Tuesday, December 27, 2011

The Philippines inclines toward one-man rule

By Francisco S. Tatad[1]

More than a thousand people died in the Philippine floods before Christmas. But as Filipinos tried to cope with their latest tragedy, they also saw their country plunge into its worst political crisis in years. President Benigno Simeon Aquino III has virtually taken over Congress, and is now trying to remove the Chief Justice in his effort to subjugate the Supreme Court.

The President has openly attacked the 15-member High Court, defied its orders, and bulldozed 188 of the 285 members of the House of Representatives into impeaching Chief Justice Renato Corona, even without a verified complaint. He also threatens to impeach the other justices. He is now trying to pull in the normally independent Senate, which will try the impeachment case.

What is happening is the exact opposite of the Arab spring, which has replaced dictatorships in Tunisia, Egypt and Libya and is now about to do the same in Syria. Aquino has put himself at odds with the Constitution, which his late mother Cory Aquino promulgated in 1987, and turned against his parents’ legacy, which was the sole basis of his running in the 2010 presidential elections.

Aquino’s father, former Senator Benigno Aquino Jr., was assassinated at the Manila international airport in 1983 as he returned from the US to resume his fight against the Marcos regime.

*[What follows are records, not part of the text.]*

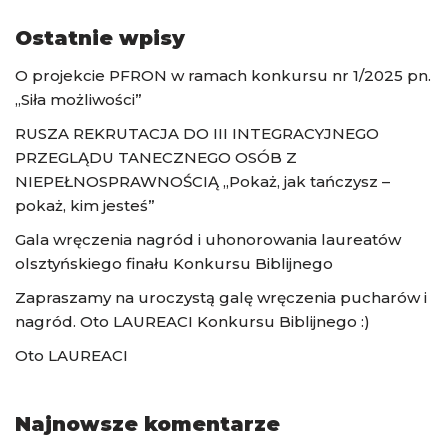
Ostatnie wpisy
O projekcie PFRON w ramach konkursu nr 1/2025 pn.
„Siła możliwości”
RUSZA REKRUTACJA DO III INTEGRACYJNEGO
PRZEGLĄDU TANECZNEGO OSÓB Z
NIEPEŁNOSPRAWNOŚCIĄ „Pokaż, jak tańczysz –
pokaż, kim jesteś”
Gala wręczenia nagród i uhonorowania laureatów
olsztyńskiego finału Konkursu Biblijnego
Zapraszamy na uroczystą galę wręczenia pucharów i
nagród. Oto LAUREACI Konkursu Biblijnego :)
Oto LAUREACI
Najnowsze komentarze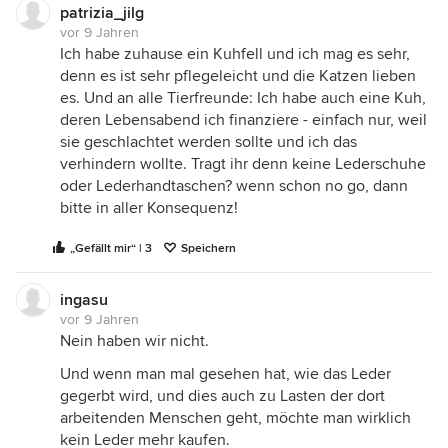
patrizia_jilg
vor 9 Jahren
Ich habe zuhause ein Kuhfell und ich mag es sehr,
denn es ist sehr pflegeleicht und die Katzen lieben
es. Und an alle Tierfreunde: Ich habe auch eine Kuh,
deren Lebensabend ich finanziere - einfach nur, weil
sie geschlachtet werden sollte und ich das
verhindern wollte. Tragt ihr denn keine Lederschuhe
oder Lederhandtaschen? wenn schon no go, dann
bitte in aller Konsequenz!
„Gefällt mir“ | 3
Speichern
ingasu
vor 9 Jahren
Nein haben wir nicht.
Und wenn man mal gesehen hat, wie das Leder
gegerbt wird, und dies auch zu Lasten der dort
arbeitenden Menschen geht, möchte man wirklich
kein Leder mehr kaufen.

Cory presided over the democratic transition that followed Marcos’ ouster during the “people power” uprising of February 1986.

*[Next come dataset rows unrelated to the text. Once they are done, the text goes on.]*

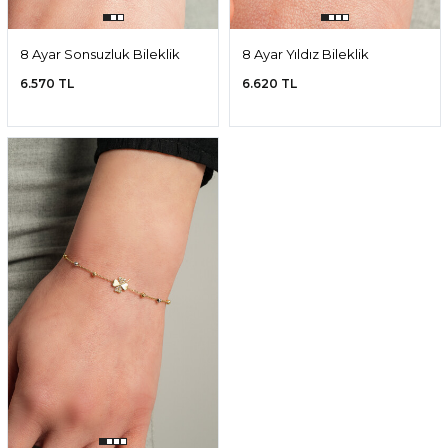
8 Ayar Sonsuzluk Bileklik
8 Ayar Yıldız Bileklik
6.570 TL
6.620 TL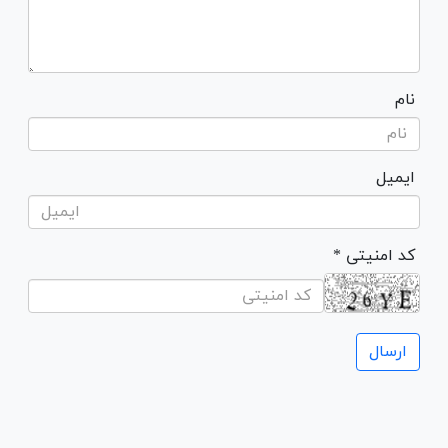
نام
ایمیل
* کد امنیتی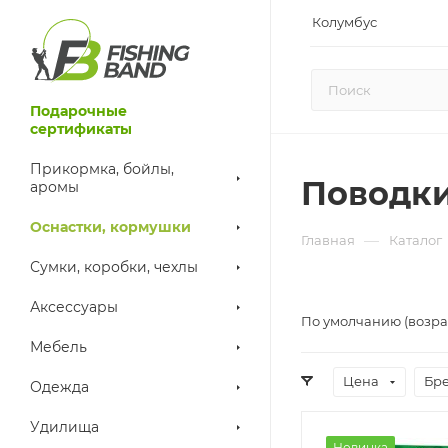
Колумбус
Подарочные
сертификаты
Прикормка, бойлы,
Поводки
аромы
Оснастки, кормушки
—
Главная
Каталог
Сумки, коробки, чехлы
Аксессуары
По умолчанию (возра
Мебель
Цена
Бр
Одежда
Удилища
Новинка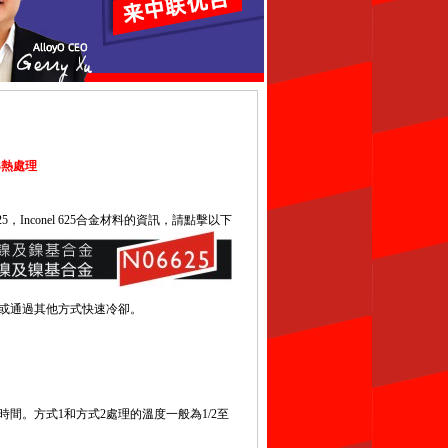
443熱處理
25，Inconel 625合金材料的資訊，請點擊以下
後在水中淬火或通過其他方式快速冷卻。
。方式1和方式2處理的溫度一般為1/2至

The only institutions that now stand in Aquino’s way are the 24-strong Senate, and possibly the Catholic Church, which has condemned Aquino’s proposed population control legislation but has not weighed in on the current conflict. Virtually the entire legal profession is aghast at the turn of events. But part of the mainstream media and the propaganda pollsters appear to have been coopted by Aquino’s apologists. The United States and the country’s other democratic allies, all supporters of the Arab spring, have not said one word about Aquino’s shift to one-man rule.

The impeachment trial is scheduled to commence soon, but there may be no trial at all. A former president of the Integrated Bar of the Philippines has asked the Supreme Court to restrain the Senate from hearing the complaint, for being null and void. In their rush to please Aquino, the congressmen failed to come up with a verified complaint, and produced an unverified one instead. The complaint is void, on its face. Corona himself has asked the Senate to dismiss the complaint on the same and other substantive grounds.

What happens now if and when the Court or the Senate declares the complaint null and void? Would Aquino respect it? He should, but then he may not. Should that happen, he could plunge the country into so grave a crisis that the only possible outcome would be to either abolish the Constitution or remove the President. Passive or active resistance could then ensue, but Aquino could use the military and the police to crush any protest.

A lot depends on what the US says or does. Marcos stayed in power for 20 years with US support; he was taken out of power with US support. Aquino undoubtedly enjoys the same support. If the Dec. 23, 2011 issue of the US-based Executive Intelligence Review is to be believed, US President Obama’s search for Asian allies to support his “Ring around China” policy has yielded only two enthusiastic supporters: President Aquino and Nobuteru Ishihara, secretary general of LDP of Japan.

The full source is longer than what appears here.